Wednesday, March 13, 2013

TWINKIE CALIFORNIA





By Chriss Street



California state tax collection for the month of February reminded me of a Twinkie; golden sweet on the outside, mushy in the center and definitely not very healthy any more.  Voters thought they were forcing the rich pay more to fund local schools by passing Proposition 30 in November.  




The initiative did raise the income tax rate on millionaires, but it also raised the sales tax rate on all Californians.  Last month, personal income tax collections slumped by 19% as those devious rich folk seem to have worked with their high priced accountants to move their business affairs to lower tax states.  Unfortunately for the middle class and poor, there was nothing sweet about having to pay higher sales taxes to bail out the Golden State.
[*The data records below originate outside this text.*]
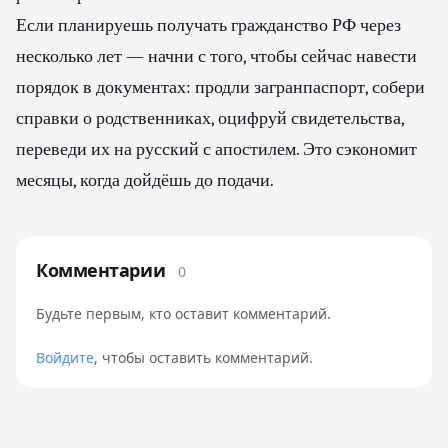
Если планируешь получать гражданство РФ через
несколько лет — начни с того, чтобы сейчас навести
порядок в документах: продли загранпаспорт, собери
справки о родственниках, оцифруй свидетельства,
переведи их на русский с апостилем. Это сэкономит
месяцы, когда дойдёшь до подачи.
Комментарии
0
Будьте первым, кто оставит комментарий.
Войдите
, чтобы оставить комментарий.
Prop 30 drove up the personal income tax rate on millionaire Californians to 13.3%, higher than any other state in the nation.  California expected to net $5 to $7 billion a year by increasing the tax rate on the households that make more than $250,000 a year, who were already paying 62% percent of state’s income taxes, according to 2010 tax returns.  The top 2% of earners in the same year, households earning more than $450,000, were paying 46% of the taxes.  And those earning more than $1 million – just 34,000 of the state’s 14 million taxpayers – paid 25% of the entire states’ income taxes.

During the Prop 30 campaign, the Howard Jarvis Tax-Payers Association  and other opponents warned that because there is an inverse relationship between rates of personal income taxation, raising tax rates would strangle investment incentives and the volume of tax collection would fall.   Last month’s 19% drop in personal income taxes collected last month should not have been a surprise.

When combined with the Federal tax increases at the end of last year, the tax bite on the ultra-rich Californians balloons to 51.9%.  That is before the fact that the state also has the highest sales tax at 7.5% and 2nd highest gasoline tax at $.67 per gallon.

As Tiger Woods drained a 19-foot putt Sunday to clinch winning $1.5 million at the Cadillac Championship in Florida, it had to be on his mind that by moving from Taxafornia to tax-free Florida he had just saved himself a sweet $100,000.